Le Conseil fédéral prévoit toutefois que les valeurs-seuil d’importation pourront être adaptées «en fonction des évolutions éventuelles au sein de l’UE». Il estime également que «les nouveaux devoirs de diligence s’inspirent des règles de l’UE, et vont parfois plus loin que celles-ci», puisqu’elles ne portent pas (encore) sur le travail des enfants. Pour la Coalition pour des multinationales responsables, le retard de la Suisse est au contraire criant en comparaison internationale, notamment par rapport à l’Allemagne, la France, la Norvège, les Pays-Bas… «L’UE va publier, en février normalement, son projet de loi concernant une obligation de diligence pour tous les secteurs. Nous relancerons le débat à ce moment-là, prévient Chantal Peyer. La Suisse pourrait bientôt être l’un des seuls pays d'Europe sans loi efficace sur la responsabilité des multinationales. Le contre-projet permet davantage de transparence, certes, mais n’oblige en rien le respect des droits humains. Pour tout risque, une amende d’au maximum 100000 francs – un montant faible face aux milliards des multinationales – est prévue si les rapports comportent des erreurs. La violation des droits humains et environnementaux n’est dans les faits pas sanctionnée. Or, la Suisse avait une chance de faire preuve d’ambition pour contribuer à un monde plus durable.»

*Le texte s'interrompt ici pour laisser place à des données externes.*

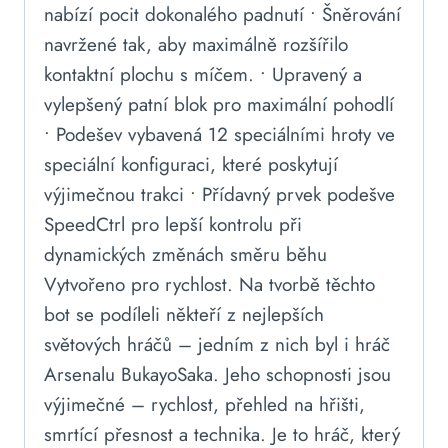
nabízí pocit dokonalého padnutí • Šněrování
navržené tak, aby maximálně rozšířilo
kontaktní plochu s míčem. • Upravený a
vylepšený patní blok pro maximální pohodlí
• Podešev vybavená 12 speciálními hroty ve
speciální konfiguraci, které poskytují
výjimečnou trakci • Přídavný prvek podešve
SpeedCtrl pro lepší kontrolu při
dynamických změnách směru běhu
Vytvořeno pro rychlost. Na tvorbě těchto
bot se podíleli někteří z nejlepších
světových hráčů – jedním z nich byl i hráč
Arsenalu BukayoSaka. Jeho schopnosti jsou
výjimečné – rychlost, přehled na hřišti,
smrtící přesnost a technika. Je to hráč, který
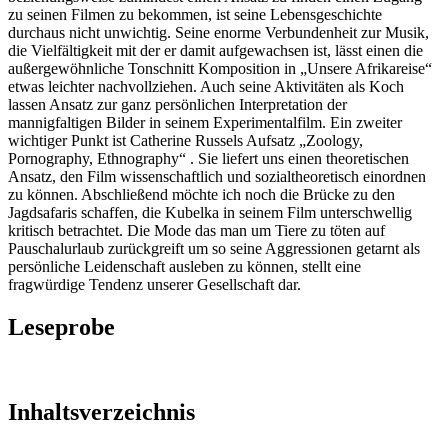
zu seinen Filmen zu bekommen, ist seine Lebensgeschichte
durchaus nicht unwichtig. Seine enorme Verbundenheit zur Musik,
die Vielfältigkeit mit der er damit aufgewachsen ist, lässt einen die
außergewöhnliche Tonschnitt Komposition in „Unsere Afrikareise“
etwas leichter nachvollziehen. Auch seine Aktivitäten als Koch
lassen Ansatz zur ganz persönlichen Interpretation der
mannigfaltigen Bilder in seinem Experimentalfilm. Ein zweiter
wichtiger Punkt ist Catherine Russels Aufsatz „Zoology,
Pornography, Ethnography“ . Sie liefert uns einen theoretischen
Ansatz, den Film wissenschaftlich und sozialtheoretisch einordnen
zu können. Abschließend möchte ich noch die Brücke zu den
Jagdsafaris schaffen, die Kubelka in seinem Film unterschwellig
kritisch betrachtet. Die Mode das man um Tiere zu töten auf
Pauschalurlaub zurückgreift um so seine Aggressionen getarnt als
persönliche Leidenschaft ausleben zu können, stellt eine
fragwürdige Tendenz unserer Gesellschaft dar.
Leseprobe
Inhaltsverzeichnis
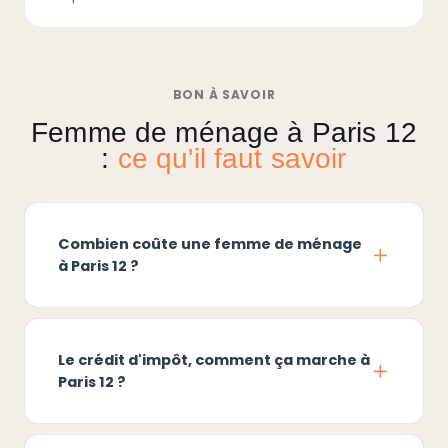
BON À SAVOIR
Femme de ménage à Paris 12
:
ce qu'il faut savoir
Combien coûte une femme de ménage
à Paris 12 ?
Le crédit d'impôt, comment ça marche à
Paris 12 ?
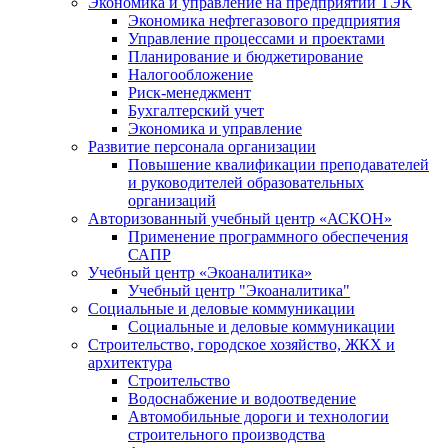
Экономика и управление на предприятии ТЭК
Экономика нефтегазового предприятия
Управление процессами и проектами
Планирование и бюджетирование
Налогообложение
Риск-менеджмент
Бухгалтерский учет
Экономика и управление
Развитие персонала организации
Повышение квалификации преподавателей
и руководителей образовательных
организаций
Авторизованный учебный центр «АСКОН»
Применение программного обеспечения
САПР
Учебный центр «Экоаналитика»
Учебный центр "Экоаналитика"
Социальные и деловые коммуникации
Социальные и деловые коммуникации
Строительство, городское хозяйство, ЖКХ и
архитектура
Строительство
Водоснабжение и водоотведение
Автомобильные дороги и технологии
строительного производства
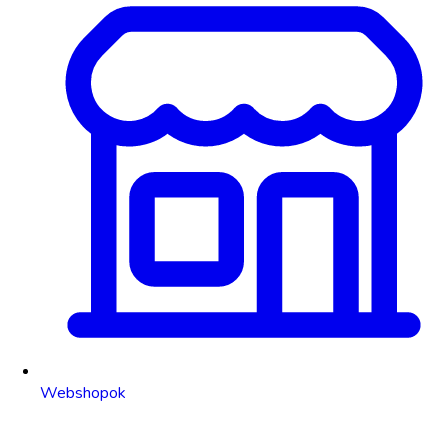
Webshopok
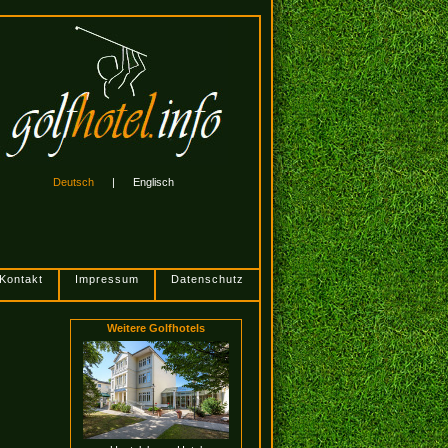
Deutsch
|
Englisch
Kontakt
Impressum
Datenschutz
Weitere Golfhotels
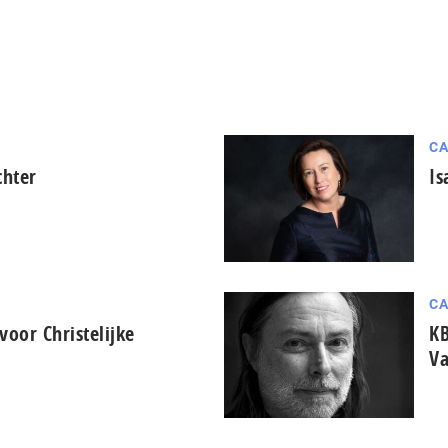
CA
chter
Is
CA
voor Christelijke
KB
V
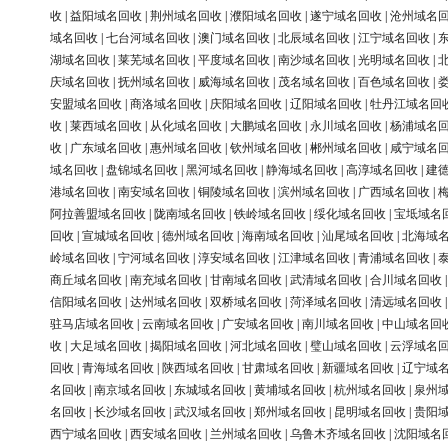
收
|
益阳域名回收
|
荆州域名回收
|
濮阳域名回收
|
遂宁域名回收
|
沧州域名
域名回收
|
七台河域名回收
|
澳门域名回收
|
北辰域名回收
|
江宁域名回收
|
湖域名回收
|
莱芜域名回收
|
平度域名回收
|
南沙域名回收
|
光明域名回收
|
庆域名回收
|
抚州域名回收
|
威海域名回收
|
茂名域名回收
|
百色域名回收
|
安盟域名回收
|
商洛域名回收
|
庆阳域名回收
|
辽阳域名回收
|
牡丹江域名回
收
|
莱西域名回收
|
从化域名回收
|
大鹏域名回收
|
永川域名回收
|
杨浦域名
收
|
广东域名回收
|
惠州域名回收
|
钦州域名回收
|
郴州域名回收
|
咸宁域名
域名回收
|
盘锦域名回收
|
黑河域名回收
|
静海域名回收
|
高淳域名回收
|
建
港域名回收
|
南安域名回收
|
铜陵域名回收
|
滨州域名回收
|
广西域名回收
|
阿拉善盟域名回收
|
陇南域名回收
|
铁岭域名回收
|
绥化域名回收
|
宝坻域名
回收
|
宣城域名回收
|
德州域名回收
|
海南域名回收
|
汕尾域名回收
|
北海域
岭域名回收
|
宁河域名回收
|
淳安域名回收
|
江津域名回收
|
青浦域名回收
|
商丘域名回收
|
南充域名回收
|
甘南域名回收
|
武清域名回收
|
合川域名回收
信阳域名回收
|
达州域名回收
|
双桥域名回收
|
菏泽域名回收
|
清远域名回收
驻马店域名回收
|
云南域名回收
|
广安域名回收
|
南川域名回收
|
中山域名回
收
|
大足域名回收
|
揭阳域名回收
|
河北域名回收
|
璧山域名回收
|
云浮域名
回收
|
青海域名回收
|
陕西域名回收
|
甘肃域名回收
|
新疆域名回收
|
辽宁域
名回收
|
南京域名回收
|
东城域名回收
|
黄埔域名回收
|
杭州域名回收
|
泉州
名回收
|
长沙域名回收
|
武汉域名回收
|
郑州域名回收
|
昆明域名回收
|
贵阳
西宁域名回收
|
西安域名回收
|
兰州域名回收
|
乌鲁木齐域名回收
|
沈阳域名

«On ne lâche rien, souligne Dominique de Buman. Mme Keller-Sutter a promis publiquement que la Suisse s’alignerait sur les normes européennes. On attend le Conseil fédéral au tournant.»


Pour plus d’informations, aller sur: initiative-multinationales.ch

Les droits humains et environnementaux bafoués

Le 29 novembre 2020, l’initiative pour des multinationales responsables avait échoué faute de double majorité, mais était acceptée par 50,7% des votants. Elle prévoyait notamment que les firmes répondent des violations causées par leurs filiales à l’étranger devant les tribunaux suisses. Les victimes auraient ainsi pu être dédommagées. Avec le contre-projet, si une transparence plus grande peut être espérée, l’impunité va pouvoir continuer de régner. Et avec elle l’exploitation des terres et des humains. Par exemple, en Bolivie, des enfants travaillent dans une mine de Glencore qui dénombre régulièrement des accidents graves, voire mortels. Le fleuve adjacent est pollué au point que des animaux meurent et que les récoltes s’amoindrissent poussant les villageois à l’exil. En Asie, en Afrique et en Amérique latine, Syngenta exporte des pesticides hautement nocifs, interdits en Suisse, provoquant des milliers d’intoxications mortelles. En Namibie, des habitants et des travailleurs sont empoisonnés à l’arsenic par le traitement du minerai de cuivre par la société genevoise IXM. Ce minerai provient de Bulgarie, mais est exporté jusqu’au sud de l’Afrique, car son traitement est interdit dans la plupart des pays.